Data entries

◇ ◇ ◇ ◇ ◇ ◇ ◇

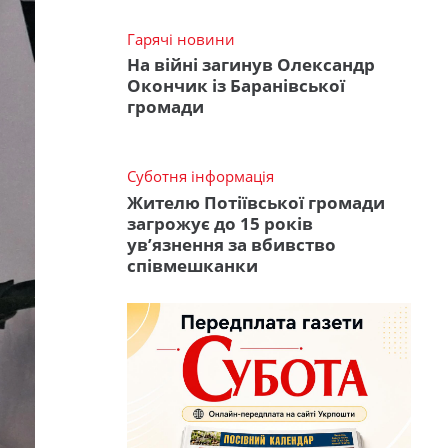
Гарячі новини
На війні загинув Олександр
Окончик із Баранівської
громади
Суботня інформація
Жителю Потіївської громади
загрожує до 15 років
ув’язнення за вбивство
співмешканки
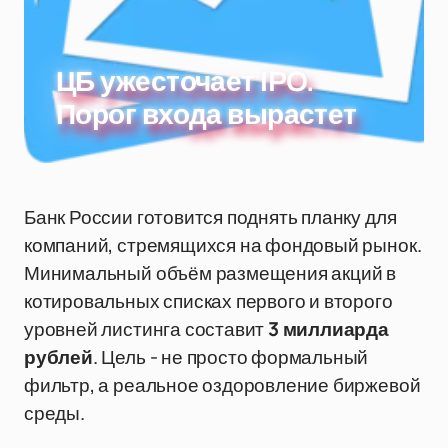
ЦБ ужесточает IPO.
Порог входа вырастет
Банк России готовится поднять планку для
компаний, стремящихся на фондовый рынок.
Минимальный объём размещения акций в
котировальных списках первого и второго
уровней листинга составит
3 миллиарда
рублей
. Цель - не просто формальный
фильтр, а реальное оздоровление биржевой
среды.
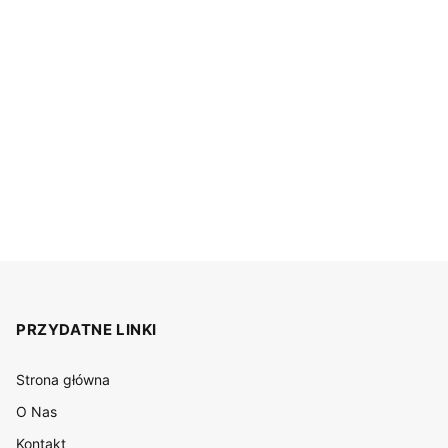
PRZYDATNE LINKI
Strona główna
O Nas
Kontakt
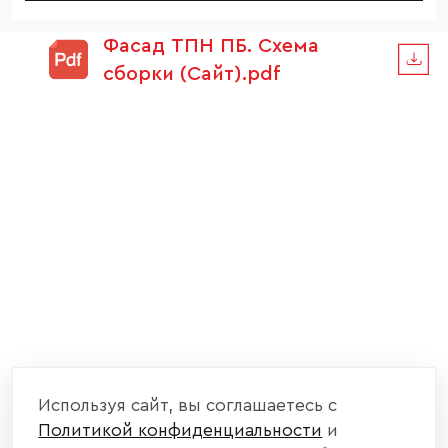
Фасад ТПН ПБ. Схема
сборки (Сайт).pdf
Используя сайт, вы соглашаетесь с
Политикой конфиденциальности
и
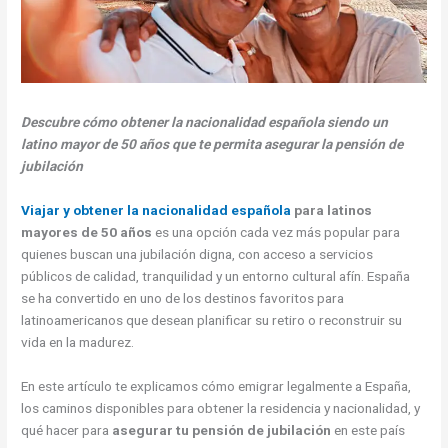
Descubre cómo obtener la nacionalidad española siendo un
latino mayor de 50 años que te permita asegurar la pensión de
jubilación
Viajar y obtener la nacionalidad española
para latinos
mayores de 50 años
es una opción cada vez más popular para
quienes buscan una jubilación digna, con acceso a servicios
públicos de calidad, tranquilidad y un entorno cultural afín. España
se ha convertido en uno de los destinos favoritos para
latinoamericanos que desean planificar su retiro o reconstruir su
vida en la madurez.
En este artículo te explicamos cómo emigrar legalmente a España,
los caminos disponibles para obtener la residencia y nacionalidad, y
qué hacer para
asegurar tu pensión de jubilación
en este país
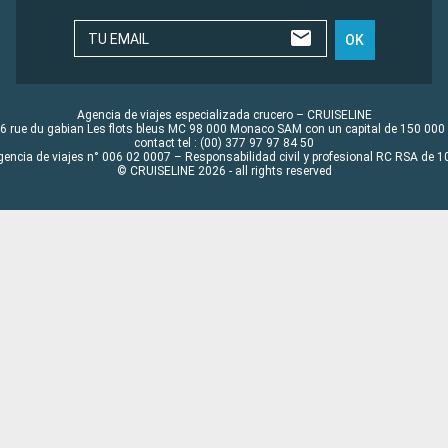
TU EMAIL
OK
Agencia de viajes especializada crucero – CRUISELINE
6 rue du gabian Les flots bleus MC 98 000 Monaco SAM con un capital de 150 000
contact tel : (00) 377 97 97 84 50
gencia de viajes n° 006 02 0007 – Responsabilidad civil y profesional RC RSA de
© CRUISELINE 2026 - all rights reserved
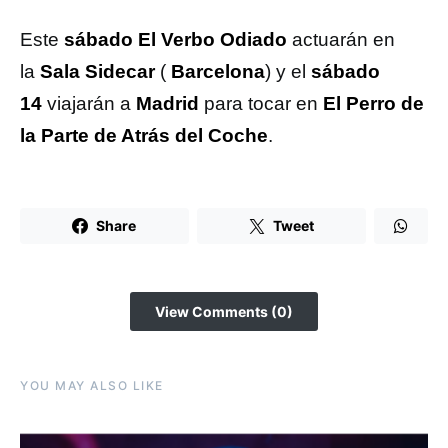
Este
sábado El Verbo Odiado
actuarán en
la
Sala Sidecar
(
Barcelona
) y el
sábado
14
viajarán a
Madrid
para tocar en
El Perro de
la Parte de Atrás del
Coche
.
Share
Tweet
View Comments (0)
YOU MAY ALSO LIKE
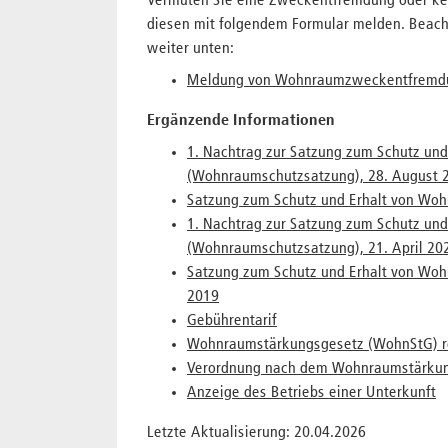
Vermuten Sie eine Zweckentfremdung oder k
diesen mit folgendem Formular melden. Beacht
weiter unten:
Meldung von Wohnraumzweckentfremd
Ergänzende Informationen
1. Nachtrag zur Satzung zum Schutz un
(Wohnraumschutzsatzung), 28. August 
Satzung zum Schutz und Erhalt von Woh
1. Nachtrag zur Satzung zum Schutz un
(Wohnraumschutzsatzung), 21. April 20
Satzung zum Schutz und Erhalt von Woh
2019
Gebührentarif
Wohnraumstärkungsgesetz (WohnStG) r
Verordnung nach dem Wohnraumstärku
Anzeige des Betriebs einer Unterkunft
Letzte Aktualisierung: 20.04.2026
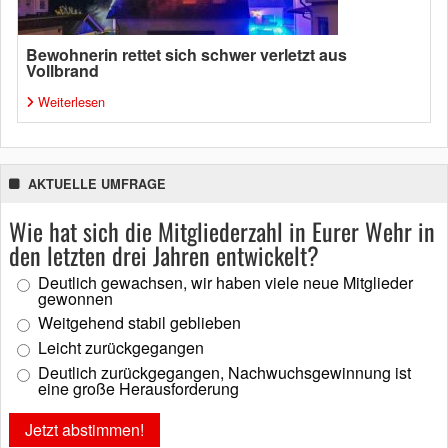
Bewohnerin rettet sich schwer verletzt aus
Vollbrand
Weiterlesen
AKTUELLE UMFRAGE
Wie hat sich die Mitgliederzahl in Eurer Wehr in
den letzten drei Jahren entwickelt?
Deutlich gewachsen, wir haben viele neue Mitglieder
gewonnen
Weitgehend stabil geblieben
Leicht zurückgegangen
Deutlich zurückgegangen, Nachwuchsgewinnung ist
eine große Herausforderung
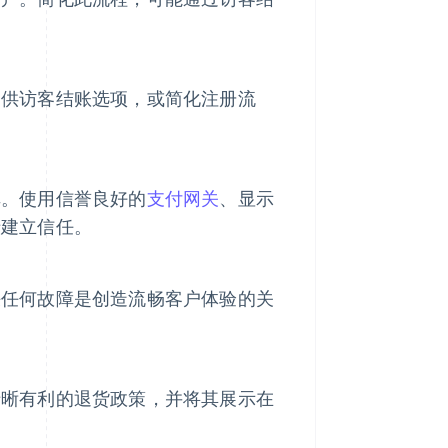
提供访客结账选项，或简化注册流
车。使用信誉良好的
支付网关
、显示
于建立信任。
决任何故障是创造流畅客户体验的关
清晰有利的退货政策，并将其展示在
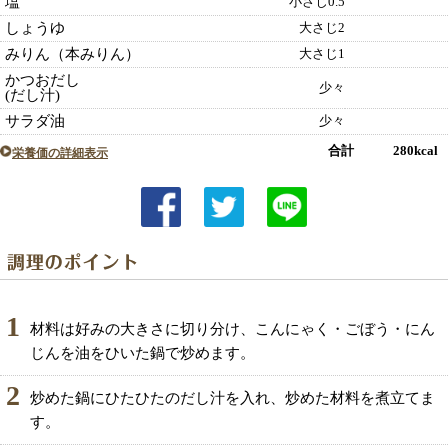
塩
小さじ0.5
しょうゆ
大さじ2
みりん（本みりん）
大さじ1
かつおだし
少々
(だし汁)
サラダ油
少々
合計 280kcal
栄養価の詳細表示
1
材料は好みの大きさに切り分け、こんにゃく・ごぼう・にん
じんを油をひいた鍋で炒めます。
2
炒めた鍋にひたひたのだし汁を入れ、炒めた材料を煮立てま
す。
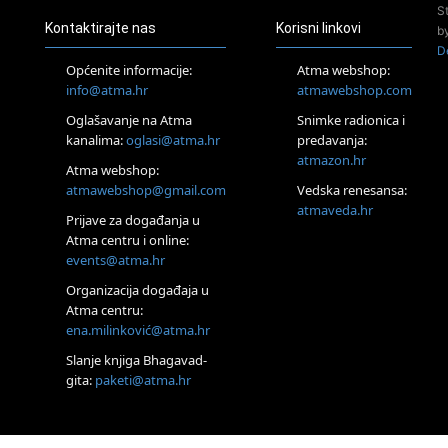
Zagreb+Online
S
Kontaktirajte nas
Korisni linkovi
Osnovni
b
ThetaHealing® tečaj,
D
Zagreb i Online
Općenite informacije:
Atma webshop:
22.08.
info@atma.hr
atmawebshop.com
Zagreb
Oglašavanje na Atma
Snimke radionica i
Osnovna radionica
za izscjeljivanje
kanalima:
oglasi@atma.hr
predavanja:
pranom (Basic Pranic
atmazon.hr
Atma webshop:
Healing course)
atmawebshop@gmail.com
Vedska renesansa:
Pula
atmaveda.hr
Access BARS®,
Prijave za događanja u
otpusti stres
Atma centru i online:
23.08.
events@atma.hr
Pula
Organizacija događaja u
Access Energetski
Atma centru:
Facelift®
ena.milinković@atma.hr
24.08.
Zagreb
Slanje knjiga Bhagavad-
Pjesma srca /
gita:
paketi@atma.hr
Zagreb
Online
Tečaj Višeg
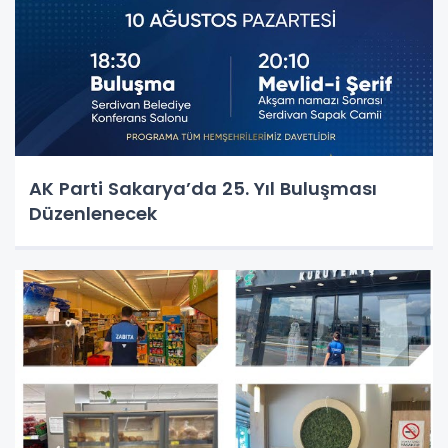
AK Parti Sakarya’da 25. Yıl Buluşması
Düzenlenecek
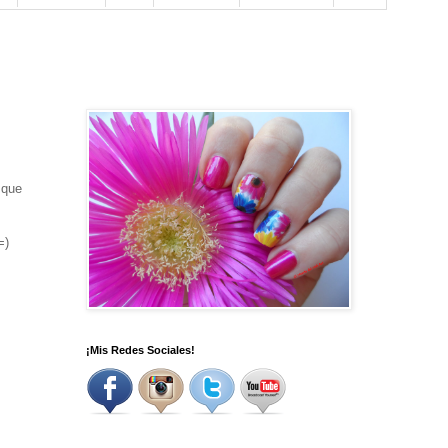
 que
=)
¡Mis Redes Sociales!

◇ ◇ ◇ ◇ ◇ ◇ ◇

## TASK REQUIREMENTS
For each record above, write out every line exactly and skip the pictures.

## THE ANSWER
Гарячі новини
На війні загинув Олександр
Окончик із Баранівської
громади
Суботня інформація
Жителю Потіївської громади
загрожує до 15 років
ув’язнення за вбивство
співмешканки
ЦБ ужесточает IPO.
Порог входа вырастет
Банк России готовится поднять планку для
компаний, стремящихся на фондовый рынок.
Минимальный объём размещения акций в
котировальных списках первого и второго
уровней листинга составит
3 миллиарда
рублей
. Цель - не просто формальный
фильтр, а реальное оздоровление биржевой
среды.
PRZYDATNE LINKI
Strona główna
O Nas
Kontakt
Фасад ТПН ПБ. Схема
сборки (Сайт).pdf
Используя сайт, вы соглашаетесь с
Политикой конфиденциальности
и
Descubre cómo obtener la nacionalidad española siendo un
latino mayor de 50 años que te permita asegurar la pensión de
jubilación
Viajar y obtener la nacionalidad española
para latinos
mayores de 50 años
es una opción cada vez más popular para
quienes buscan una jubilación digna, con acceso a servicios
públicos de calidad, tranquilidad y un entorno cultural afín. España
se ha convertido en uno de los destinos favoritos para
latinoamericanos que desean planificar su retiro o reconstruir su
vida en la madurez.
En este artículo te explicamos cómo emigrar legalmente a España,
los caminos disponibles para obtener la residencia y nacionalidad, y
qué hacer para
asegurar tu pensión de jubilación
en este país
TU EMAIL
OK
Agencia de viajes especializada crucero – CRUISELINE
6 rue du gabian Les flots bleus MC 98 000 Monaco SAM con un capital de 150 000
contact tel : (00) 377 97 97 84 50
gencia de viajes n° 006 02 0007 – Responsabilidad civil y profesional RC RSA de
© CRUISELINE 2026 - all rights reserved
Este
sábado El Verbo Odiado
actuarán en
la
Sala Sidecar
(
Barcelona
) y el
sábado
14
viajarán a
Madrid
para tocar en
El Perro de
la Parte de Atrás del
Coche
.
Share
Tweet
View Comments (0)
YOU MAY ALSO LIKE
Vermuten Sie eine Zweckentfremdung oder k
diesen mit folgendem Formular melden. Beacht
weiter unten:
Meldung von Wohnraumzweckentfremd
Ergänzende Informationen
1. Nachtrag zur Satzung zum Schutz un
(Wohnraumschutzsatzung), 28. August 
Satzung zum Schutz und Erhalt von Woh
1. Nachtrag zur Satzung zum Schutz un
(Wohnraumschutzsatzung), 21. April 20
Satzung zum Schutz und Erhalt von Woh
2019
Gebührentarif
Wohnraumstärkungsgesetz (WohnStG) r
Verordnung nach dem Wohnraumstärku
Anzeige des Betriebs einer Unterkunft
Letzte Aktualisierung: 20.04.2026
Bewohnerin rettet sich schwer verletzt aus
Vollbrand
Weiterlesen
AKTUELLE UMFRAGE
Wie hat sich die Mitgliederzahl in Eurer Wehr in
den letzten drei Jahren entwickelt?
Deutlich gewachsen, wir haben viele neue Mitglieder
gewonnen
Weitgehend stabil geblieben
Leicht zurückgegangen
Deutlich zurückgegangen, Nachwuchsgewinnung ist
eine große Herausforderung
提供访客结账选项，或简化注册流
车。使用信誉良好的
支付网关
、显示
于建立信任。
决任何故障是创造流畅客户体验的关
清晰有利的退货政策，并将其展示在
塩
小さじ0.5
しょうゆ
大さじ2
みりん（本みりん）
大さじ1
かつおだし
少々
(だし汁)
サラダ油
少々
合計 280kcal
栄養価の詳細表示
1
材料は好みの大きさに切り分け、こんにゃく・ごぼう・にん
じんを油をひいた鍋で炒めます。
2
炒めた鍋にひたひたのだし汁を入れ、炒めた材料を煮立てま
す。
Zagreb+Online
S
Kontaktirajte nas
Korisni linkovi
Osnovni
b
ThetaHealing® tečaj,
D
Zagreb i Online
Općenite informacije:
Atma webshop:
22.08.
info@atma.hr
atmawebshop.com
Zagreb
Oglašavanje na Atma
Snimke radionica i
Osnovna radionica
za izscjeljivanje
kanalima:
oglasi@atma.hr
predavanja:
pranom (Basic Pranic
atmazon.hr
Atma webshop:
Healing course)
atmawebshop@gmail.com
Vedska renesansa:
Pula
atmaveda.hr
Access BARS®,
Prijave za događanja u
otpusti stres
Atma centru i online:
23.08.
events@atma.hr
Pula
Organizacija događaja u
Access Energetski
Atma centru:
Facelift®
ena.milinković@atma.hr
24.08.
Zagreb
Slanje knjiga Bhagavad-
Pjesma srca /
gita:
paketi@atma.hr
Zagreb
Online
Tečaj Višeg
AK Parti Sakarya’da 25. Yıl Buluşması
Düzenlenecek
 que
=)
¡Mis Redes Sociales!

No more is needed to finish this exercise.